Destination: East Anglia

If you have ever asked Lisa here at Booksmith for a book recommendation, you were probably regaled with an elaborately structured oral term paper on the book in question, and, very likely, you walked out of the store with said book tucked underarm. The art of the book review is a difficult skill to master, as any reader of the NYRB can tell you, and to give one verbally, on demand, is a talent few readers possess. So when Lisa told me about her latest read, Edmund deWaal's The Hare with the Amber Eyes, I listened with rapt attention, to learn not only about the book, but about the art of talking about books. An art cultivated in bookstore aisles.

De Waal's narrative follows the history of his family's inheritance--a collection of netsuke, Japanese wood and ivory carvings--through the Parisian and Viennese art worlds until the family's wealth was dispersed during WWII. To get a full review of the book, come on in and ask for Lisa. When she told me about the book, she compared it to Sebald. I stopped her. "Wait...who?!"

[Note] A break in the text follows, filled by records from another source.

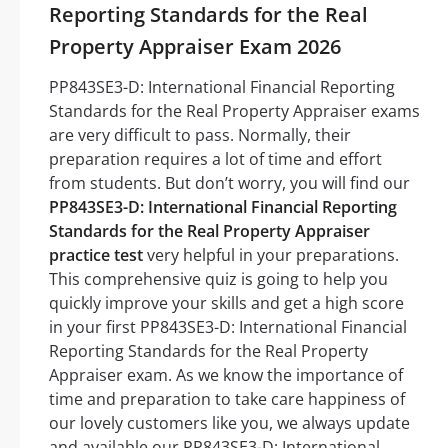
Reporting Standards for the Real
Property Appraiser Exam 2026
PP843SE3-D: International Financial Reporting
Standards for the Real Property Appraiser exams
are very difficult to pass. Normally, their
preparation requires a lot of time and effort
from students. But don’t worry, you will find our
PP843SE3-D: International Financial Reporting
Standards for the Real Property Appraiser
practice test
very helpful in your preparations.
This comprehensive quiz is going to help you
quickly improve your skills and get a high score
in your first PP843SE3-D: International Financial
Reporting Standards for the Real Property
Appraiser exam. As we know the importance of
time and preparation to take care happiness of
our lovely customers like you, we always update
and available our PP843SE3-D: International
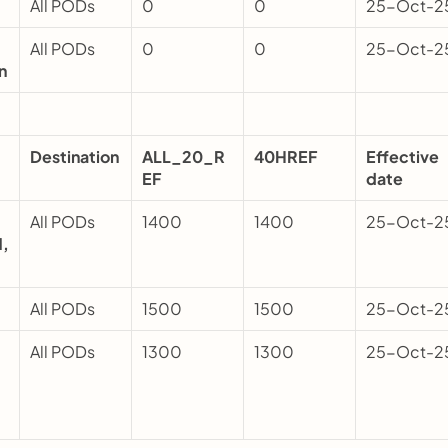
All PODs 
0
0
25-Oct-2
All PODs 
0
0
25-Oct-2
n
Destination
ALL_20_R
40HREF
Effective 
EF
date
All PODs 
1400
1400
25-Oct-2
, 
All PODs 
1500
1500
25-Oct-2
All PODs 
1300
1300
25-Oct-2
q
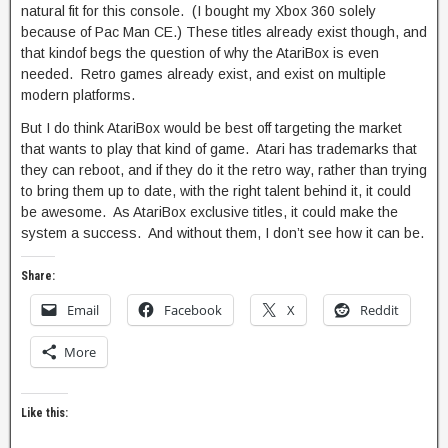
natural fit for this console. (I bought my Xbox 360 solely
because of Pac Man CE.) These titles already exist though, and
that kindof begs the question of why the AtariBox is even
needed. Retro games already exist, and exist on multiple
modern platforms.
But I do think AtariBox would be best off targeting the market
that wants to play that kind of game. Atari has trademarks that
they can reboot, and if they do it the retro way, rather than trying
to bring them up to date, with the right talent behind it, it could
be awesome. As AtariBox exclusive titles, it could make the
system a success. And without them, I don’t see how it can be.
Share:
Email
Facebook
X
Reddit
More
Like this:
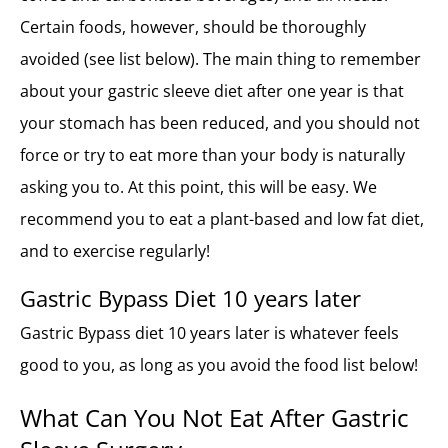
Certain foods, however, should be thoroughly
avoided (see list below). The main thing to remember
about your gastric sleeve diet after one year is that
your stomach has been reduced, and you should not
force or try to eat more than your body is naturally
asking you to. At this point, this will be easy. We
recommend you to eat a plant-based and low fat diet,
and to exercise regularly!
Gastric Bypass Diet 10 years later
Gastric Bypass diet 10 years later is whatever feels
good to you, as long as you avoid the food list below!
What Can You Not Eat After Gastric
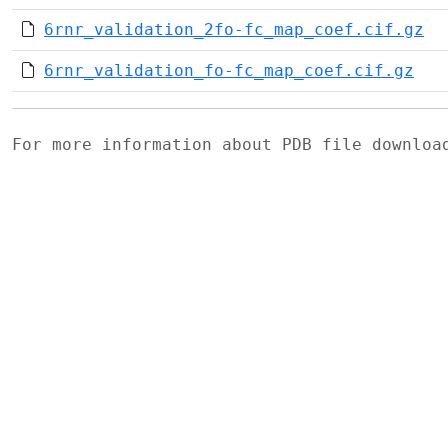
6rnr_validation_2fo-fc_map_coef.cif.gz
6rnr_validation_fo-fc_map_coef.cif.gz
For more information about PDB file downlo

I had just begun reading W.G. Sebald's Rings of Saturn the night before. Delighted with the coincidence, we began to discuss the author. I just mentioned Sebald to a customer, Lisa told me, who had not only read him, but coincidentally, had recently published an article about him. This customer's father, I learned when I read his article for myself, had once left England for a walking tour in Germany. In Rings of Saturn, Sebald, a German, takes the reader on a walking tour of England.

Such coincidences are not uncommon in a bookstore, and, in fact, abound in the works of Sebald. To Sebald, everything is connected, so that to say he takes the reader on a walking tour of East Anglia is a gross understatement. Sebald's work is travel narrative at its fullest, a deeply-layered, multi-faceted exploration of what it is to travel, not only to new spaces, but across time. Sebald describes each place he encounters not only for what it is, but for what it has become through a culmination of its history, science, culture, and environment. He examines the wars, the explorations, the inventions, the everyday lives, and uncommon deaths that occured in these landscapes over centuries. The result is a meditative masterpiece of modern literature--a hidden inheritance for any reader to discover--that will have you running to your nearest bookstore to find someone to share such a journey with. We can't wait to hear about it.